Racisme et exploitation chez Pinault-Gapaix : les sans-papiers des chantiers amiantés bientôt régularisés

4 avril 2019 | Mise à jour le 10 avril 2019
Par | Photo(s) : Bernard Rondeau / Photosociale
Racisme et exploitation chez Pinault-Gapaix : les sans-papiers des chantiers amiantés bientôt régularisés

15 travailleurs sans papiers ont occupé le siège de l'entreprise de désamiantage Pinault-Gapaix à Bobigby, pour laquelle ils ont travaillé comme intérimaires pendant plusieurs années.

La NVO révélait fin mars l'exploitation et le racisme dont étaient victime quinze travailleurs sans papiers exposés à l’amiante pendant des années par leur ex-employeur, le démolisseur Pinault-Gapaix (Bobigny). À la suite de leur mobilisation et des deux rassemblements devant la préfecture de Bobigny organisés par la CGT, ils vont être régularisés temporairement.

Le sésame du titre de séjour d’un an renouvelable leur sera être remis vendredi 5 avril par la préfecture de Seine-Saint-Denis. Une reconnaissance minimale de la part des services de l'État, mais décisive pour ces quinze travailleurs illégalement exploités pendant des années comme « chair à chantier » dans les poussières et les fibres d’amiante des travaux de démolition. Depuis une dizaine d’années, pour certains d’entre eux, et sans avoir jamais bénéficié du moindre suivi médical ni contrôle post-professionnel.

Mise en danger d’autrui, traite des être humains et conditions de travail indignes

Dénoncée auprès de la CGT de Seine-Saint-Denis en mars 2018, après leur brusque licenciement par l’agence d’intérim RSI qui les recrutait pour le compte du donneur d’ordres, Pinault-Gapaix, leur situation d’exploitation a fait l’objet d’une enquête approfondie menée par l’inspection du travail. En rendant ses conclusions, le 28 février 2019, l’inspecteur du travail a saisi le procureur de la République pour des infractions pénales, à savoir : mise en danger de la vie d’autrui, traite des êtres humains, soumission de personnes vulnérables et dépendantes à des conditions de travail indignes. À la suite de quoi le Parquet a ouvert une enquête judiciaire dans laquelle les quinze ex-employés de Pinault-Gapaix sont susceptibles d’être entendus en qualité de témoins et de lanceurs d’alerte sur leurs conditions d’exploitation.
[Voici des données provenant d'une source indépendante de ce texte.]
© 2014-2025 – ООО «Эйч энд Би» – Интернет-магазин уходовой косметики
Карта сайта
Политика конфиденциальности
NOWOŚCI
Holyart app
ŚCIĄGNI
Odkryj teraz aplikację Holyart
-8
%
Obtenir la reconnaissance de l’exploitation passée

Informés par courrier des conclusions de l’enquête de l’inspecteur du travail, les quinze, soutenus par la CGT, ont alors décidé de se rappeler au bon souvenir de leur ex-employeur, monsieur Bruno Gapaix. Le 18 mars au matin, accompagnés de toutes les organisations de la CGT concernées par leur dossier (construction, intérim, unions départementale et locale), ils ont envahi le siège de l’entreprise de Bobigny dans le but d’obtenir un dialogue social en vue d’une reconnaissance des conditions de leur exploitation passée et bien sûr, des dédommagements.
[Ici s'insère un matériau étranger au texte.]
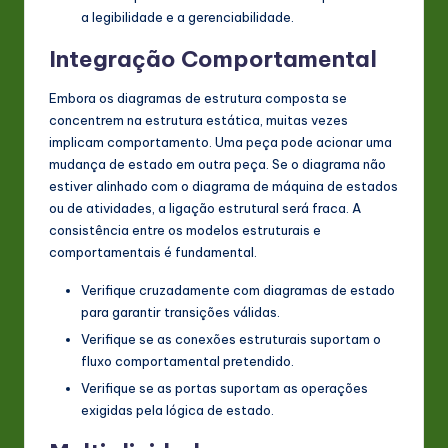
a legibilidade e a gerenciabilidade.
Integração Comportamental
Embora os diagramas de estrutura composta se
concentrem na estrutura estática, muitas vezes
implicam comportamento. Uma peça pode acionar uma
mudança de estado em outra peça. Se o diagrama não
estiver alinhado com o diagrama de máquina de estados
ou de atividades, a ligação estrutural será fraca. A
consistência entre os modelos estruturais e
comportamentais é fundamental.
Verifique cruzadamente com diagramas de estado
para garantir transições válidas.
Verifique se as conexões estruturais suportam o
fluxo comportamental pretendido.
Verifique se as portas suportam as operações
exigidas pela lógica de estado.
Mal leur en a pris. Alerté par son épouse de cette visite impromptue, le patron a déboulé en trombe sur sa moto dans la cour de l’entreprise. Manifestement emporté par la fureur, l’ex-employeur s’est d’abord posé en victime: pour la fuite de son chien Kiki (retrouvé quelques heures après), puis, en refusant de s’entretenir avec l’un de ses ex-employés au motif qu’il se sentait menacé. Enfin, en s’abritant derrière les conseils de son avocat, joint par téléphone, qui lui a recommandé de ne « surtout pas dialoguer avec la CGT ».

Face à cette impasse et craignant des représailles y compris physiques au vu des injures racistes et haineuses proférées par certains employés de Pinault-Gapaix durant l’occupation du local, les quinze ont alors renoncé à leur projet initial d’occupation de l’entreprise et activé leur plan B : mettre les services de l'État face à leurs responsabilités.

La préfecture assume la protection des témoins

Invitée par la CGT à déclencher une procédure de régularisation expresse afin de protéger ces travailleurs en situation irrégulière, appelés à témoigner dans le cadre de l’enquête judiciaire, la préfecture de Bobigny a décidé de donner suite à cette demande. Et d’accorder un titre de séjour d’un an renouvelable aux quinze victimes. En cas de victoire en justice, les quinze Maliens et Sénégalais pourront par la suite prétendre à la délivrance d’une carte de résident.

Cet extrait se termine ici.